A verbatim copy of all entries is the expected output.

[Opening DATASET RECORDS section]

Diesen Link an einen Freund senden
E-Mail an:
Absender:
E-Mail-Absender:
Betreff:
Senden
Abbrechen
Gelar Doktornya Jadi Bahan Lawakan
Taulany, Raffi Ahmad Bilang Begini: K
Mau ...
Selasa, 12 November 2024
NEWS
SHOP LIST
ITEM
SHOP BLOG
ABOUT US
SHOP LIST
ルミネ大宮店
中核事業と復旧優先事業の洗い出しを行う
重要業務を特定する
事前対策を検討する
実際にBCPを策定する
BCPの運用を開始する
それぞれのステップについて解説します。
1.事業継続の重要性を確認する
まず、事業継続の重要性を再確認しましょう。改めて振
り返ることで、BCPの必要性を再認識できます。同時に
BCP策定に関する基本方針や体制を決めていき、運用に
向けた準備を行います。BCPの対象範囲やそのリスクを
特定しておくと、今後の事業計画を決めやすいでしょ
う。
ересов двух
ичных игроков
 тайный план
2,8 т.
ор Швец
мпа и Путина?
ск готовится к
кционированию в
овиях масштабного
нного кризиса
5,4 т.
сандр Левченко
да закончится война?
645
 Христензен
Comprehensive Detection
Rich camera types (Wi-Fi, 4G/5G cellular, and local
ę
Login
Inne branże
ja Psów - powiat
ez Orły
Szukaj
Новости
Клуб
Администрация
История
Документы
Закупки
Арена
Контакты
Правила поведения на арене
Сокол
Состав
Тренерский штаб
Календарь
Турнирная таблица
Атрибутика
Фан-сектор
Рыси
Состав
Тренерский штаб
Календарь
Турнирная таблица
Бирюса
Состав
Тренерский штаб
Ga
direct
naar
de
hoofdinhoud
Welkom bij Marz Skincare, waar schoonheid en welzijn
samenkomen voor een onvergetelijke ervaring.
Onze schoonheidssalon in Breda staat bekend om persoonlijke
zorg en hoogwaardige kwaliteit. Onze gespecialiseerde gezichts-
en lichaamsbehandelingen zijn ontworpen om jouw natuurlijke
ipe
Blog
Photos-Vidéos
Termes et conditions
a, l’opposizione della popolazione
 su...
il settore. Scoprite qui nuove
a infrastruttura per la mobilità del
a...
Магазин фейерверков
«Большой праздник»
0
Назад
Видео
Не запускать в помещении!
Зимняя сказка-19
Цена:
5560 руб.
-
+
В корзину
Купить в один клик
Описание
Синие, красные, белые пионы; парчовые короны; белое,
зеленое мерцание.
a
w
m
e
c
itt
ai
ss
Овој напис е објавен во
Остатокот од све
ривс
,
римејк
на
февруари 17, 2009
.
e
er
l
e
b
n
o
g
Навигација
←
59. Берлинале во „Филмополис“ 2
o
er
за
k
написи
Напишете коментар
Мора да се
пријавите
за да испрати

[Closing DATASET RECORDS section]

- **EXERCISE RESULT**
Diesen Link an einen Freund senden
E-Mail an:
Absender:
E-Mail-Absender:
Betreff:
Senden
Abbrechen
Gelar Doktornya Jadi Bahan Lawakan
Taulany, Raffi Ahmad Bilang Begini: K
Mau ...
Selasa, 12 November 2024
NEWS
SHOP LIST
ITEM
SHOP BLOG
ABOUT US
SHOP LIST
ルミネ大宮店
中核事業と復旧優先事業の洗い出しを行う
重要業務を特定する
事前対策を検討する
実際にBCPを策定する
BCPの運用を開始する
それぞれのステップについて解説します。
1.事業継続の重要性を確認する
まず、事業継続の重要性を再確認しましょう。改めて振
り返ることで、BCPの必要性を再認識できます。同時に
BCP策定に関する基本方針や体制を決めていき、運用に
向けた準備を行います。BCPの対象範囲やそのリスクを
特定しておくと、今後の事業計画を決めやすいでしょ
う。
ересов двух
ичных игроков
 тайный план
2,8 т.
ор Швец
мпа и Путина?
ск готовится к
кционированию в
овиях масштабного
нного кризиса
5,4 т.
сандр Левченко
да закончится война?
645
 Христензен
Comprehensive Detection
Rich camera types (Wi-Fi, 4G/5G cellular, and local
ę
Login
Inne branże
ja Psów - powiat
ez Orły
Szukaj
Новости
Клуб
Администрация
История
Документы
Закупки
Арена
Контакты
Правила поведения на арене
Сокол
Состав
Тренерский штаб
Календарь
Турнирная таблица
Атрибутика
Фан-сектор
Рыси
Состав
Тренерский штаб
Календарь
Турнирная таблица
Бирюса
Состав
Тренерский штаб
Ga
direct
naar
de
hoofdinhoud
Welkom bij Marz Skincare, waar schoonheid en welzijn
samenkomen voor een onvergetelijke ervaring.
Onze schoonheidssalon in Breda staat bekend om persoonlijke
zorg en hoogwaardige kwaliteit. Onze gespecialiseerde gezichts-
en lichaamsbehandelingen zijn ontworpen om jouw natuurlijke
ipe
Blog
Photos-Vidéos
Termes et conditions
a, l’opposizione della popolazione
 su...
il settore. Scoprite qui nuove
a infrastruttura per la mobilità del
a...
Магазин фейерверков
«Большой праздник»
0
Назад
Видео
Не запускать в помещении!
Зимняя сказка-19
Цена:
5560 руб.
-
+
В корзину
Купить в один клик
Описание
Синие, красные, белые пионы; парчовые короны; белое,
зеленое мерцание.
a
w
m
e
c
itt
ai
ss
Овој напис е објавен во
Остатокот од све
ривс
,
римејк
на
февруари 17, 2009
.
e
er
l
e
b
n
o
g
Навигација
←
59. Берлинале во „Филмополис“ 2
o
er
за
k
написи
Напишете коментар
Мора да се
пријавите
за да испрати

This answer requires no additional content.